Álvaro: For us, the landscape is like a life partner or a close friend, and naturally this intimate relationship extends into our practice. We go to visit it, to be with it, to co-create together. We engage in a dialogue that goes beyond aesthetics—conversations filled with action, contemplation, understanding, and respect.

Ultimately, in a way, the landscape expresses itself through the material. We respect all the questions it poses, while at the same time valuing what unsettles us, what shapes us, and what stimulates us within this relationship.


The Conquest of the Rabbits I & II. 2021. Process.
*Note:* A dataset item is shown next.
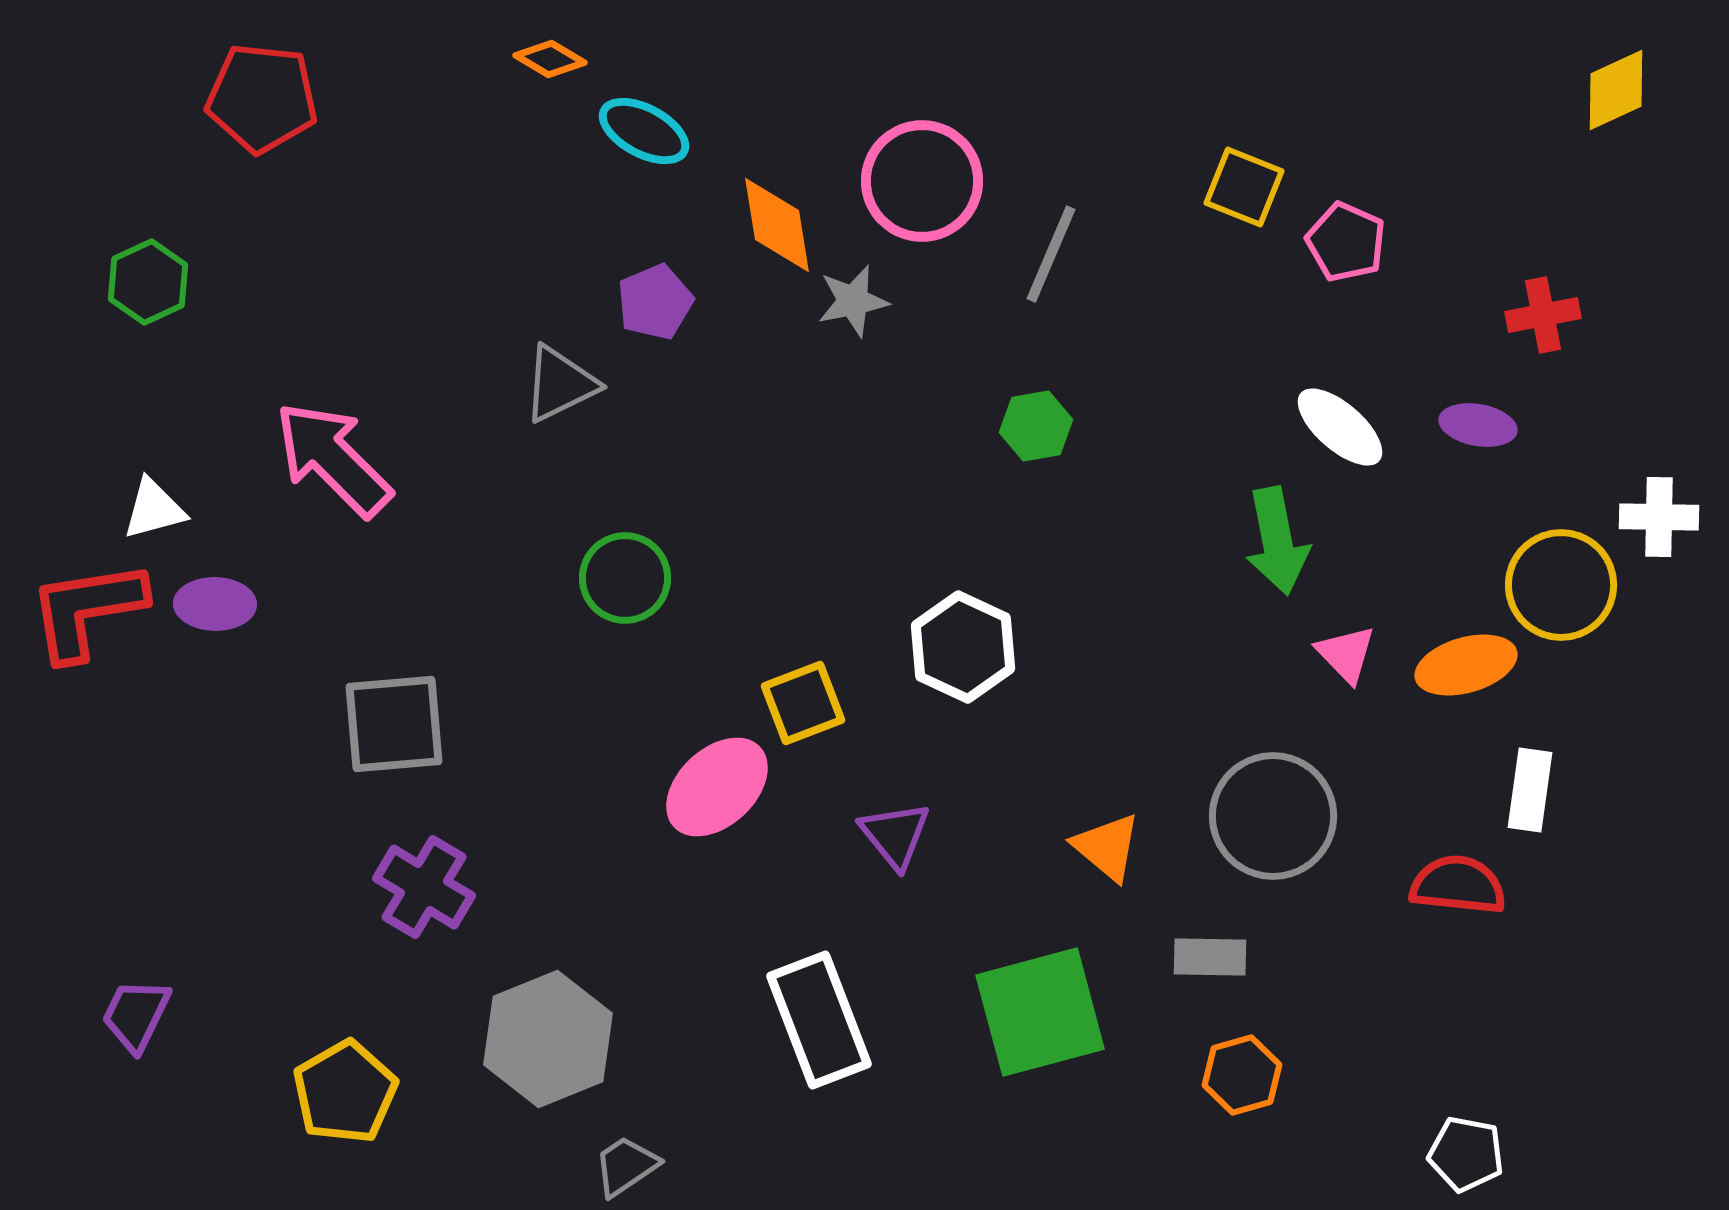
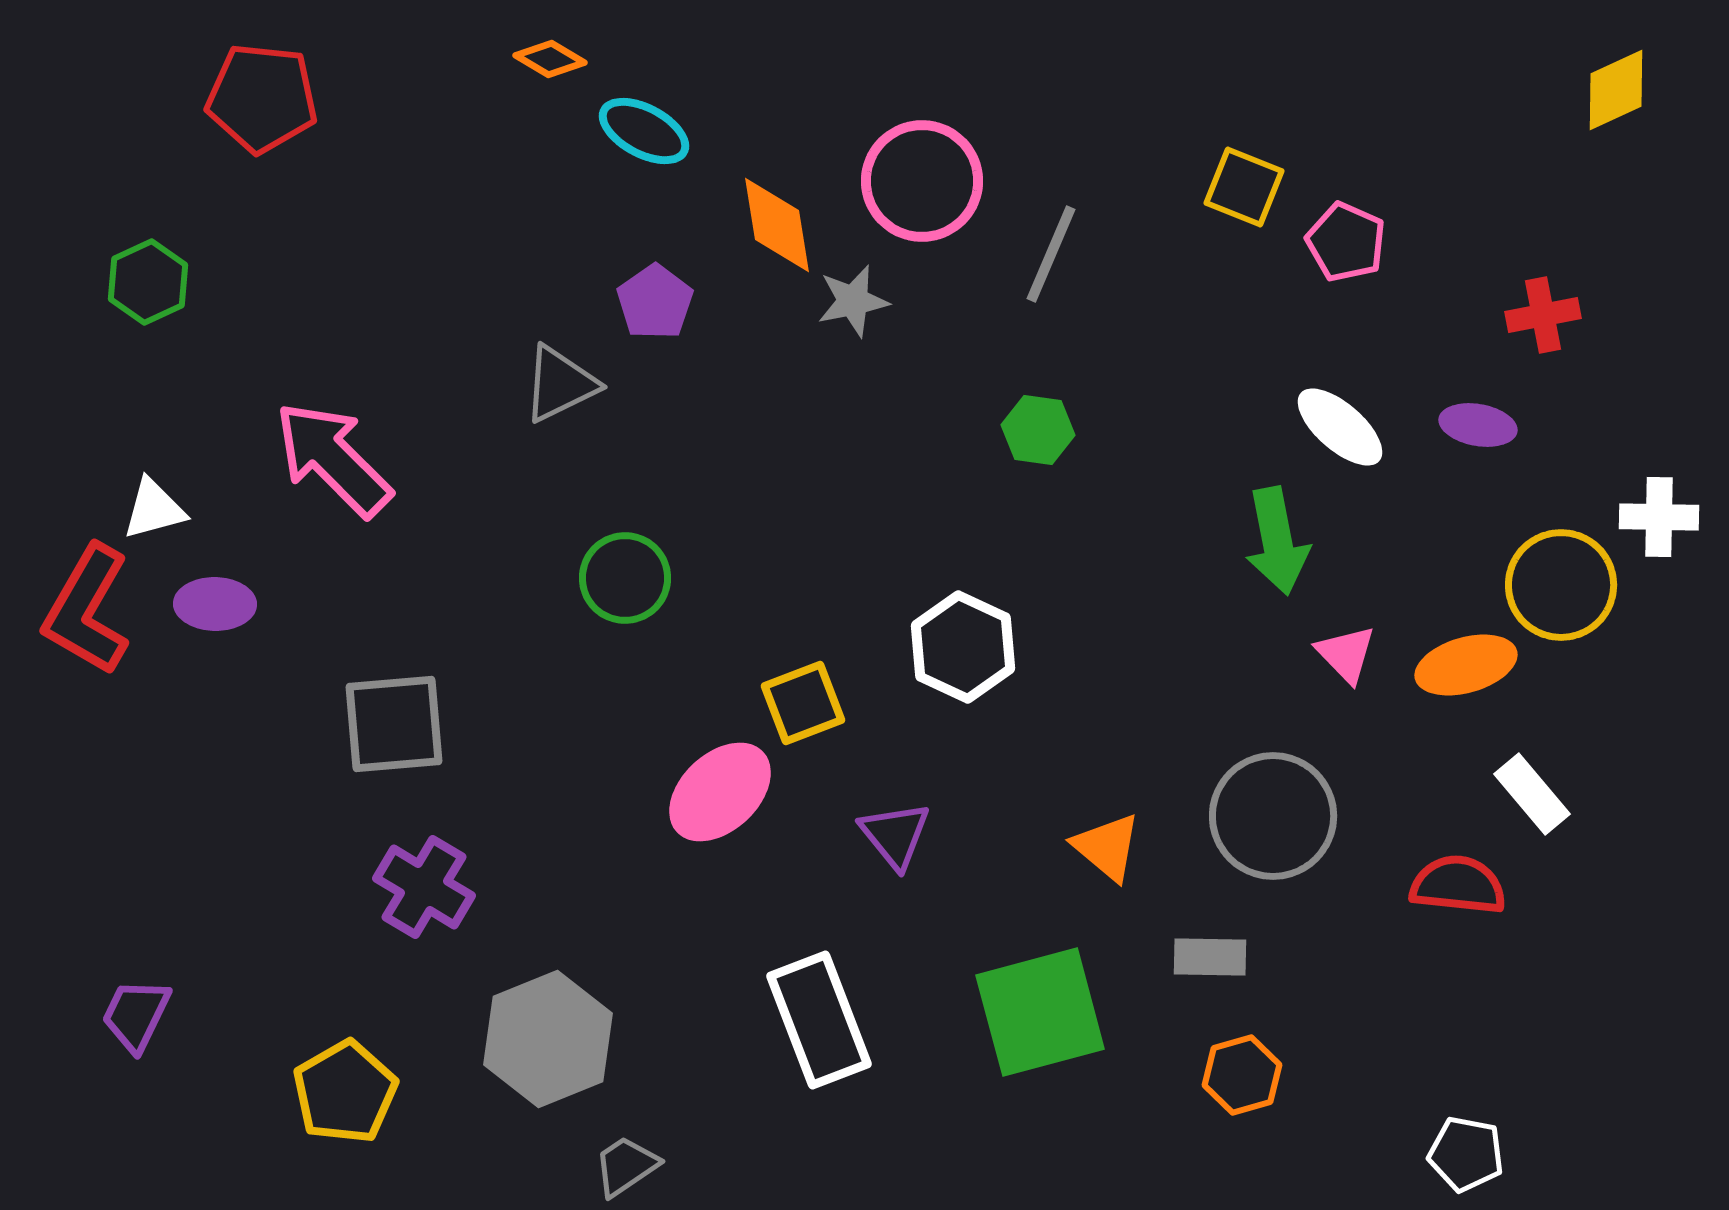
purple pentagon at (655, 302): rotated 12 degrees counterclockwise
green hexagon at (1036, 426): moved 2 px right, 4 px down; rotated 18 degrees clockwise
red L-shape at (87, 610): rotated 51 degrees counterclockwise
pink ellipse at (717, 787): moved 3 px right, 5 px down
white rectangle at (1530, 790): moved 2 px right, 4 px down; rotated 48 degrees counterclockwise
In your approach, one senses an ethic of exposure: exposing oneself to the environment, to the weather, to others, to the unpredictable. To what extent is this vulnerability also a form of knowledge?

Diana: For us, this vulnerability teaches us a great deal—above all, humility. When we are out there and feel the cold, the rain, or the sun, we become aware of how small and insignificant we are in comparison to the grandeur and power of nature.

So yes, we understand vulnerability as a profound source of knowledge—one that helps us, among many other things, to let go of our ego and to understand that we are only a small part of a far more complex web.


Sometimes mountains cry too. 2021. Limestone rockfall, sun, rain, wind, pine resin on acrylic on natural cotton canvas, exposed on a blanket of esparto grass and limestone for two months.. 195 cm x 130 cm x 3 cm.


Your works often emerge from prolonged processes of exposure to the environment. Could it be said that the material—the fabrics, the pigments, the traces of the environment—acts as a memory that time writes on you as much as you write on it?

Álvaro: This is a topic for a long conversation, sitting on a rock—it would be very stimulating. But if experiences shape people’s inner lives and define who we are in the present moment, then I would say yes, especially in that sense.

Leaving our comfort zone has led us to learn from the perseverance of plants and the geological calm of mountains. Through this process, we have reconciled ourselves with time, with the environment, with nature, with ourselves, and even with our own practice. Just as fabrics hold the memory of a place, we have relearned how to pay attention and how to understand. Ultimately, it is a way of deepening our capacity to feel.


The fox and his tricks. 2022. Detail.


To what extent do you plan your work, and how much space do you leave for the unexpected—or even for mistakes?

Diana: Our planning is limited to an initial hypothesis. We choose the materials, colours, places, and sometimes even the specific location, but we leave as much room as possible for the unexpected to occur. In the end, that is what it is really about: allowing nature to speak and life to unfold. For us, both the unexpected and mistakes are part of the world’s complexity, and within that complexity we find a form of natural beauty.